In my experience, recently, many recruiters have approached their ad agencies with one request more than any other: “We want a Facebook page.” Why? It tends to be a kneejerk reaction to the news that social recruiting is the next big thing, with no thought for whether Facebook is the right platform for either their recruitment brand, or their target audience. (With recent reports, I’m sure more agencies will soon be getting requests for LinkedIn profiles instead.)
I think the problem is that social media is so new that it scares many recruiters, because it involves a totally different approach and, in many cases, new skills. But if they focused less on the ‘social’ aspect and more on the ‘media’ side, I think they’d see that it’s not so different.
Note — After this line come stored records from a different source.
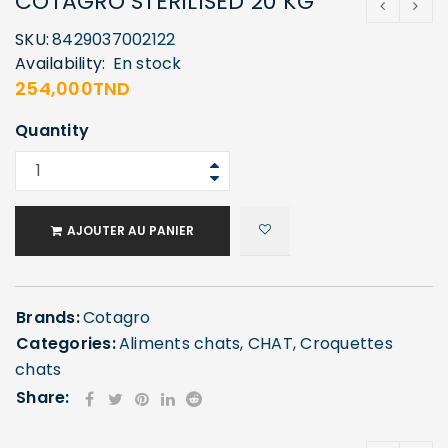
COTAGRO STERILISED 20 KG
SKU:
8429037002122
Availability:
En stock
254,000
TND
Quantity
AJOUTER AU PANIER
Brands:
Cotagro
Categories:
Aliments chats
,
CHAT
,
Croquettes
chats
Share:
In using social media for recruitment, organisations still need to analyse the audience reach of each platform. They still need develop messaging that’s going to attract the right candidates. And they still need to manage the candidate journey effectively so even those people they don’t eventually recruit leave with a positive view of their organisation.
In fact, they still need to follow most of the same processes that they’ve used for many years. Plus ça change.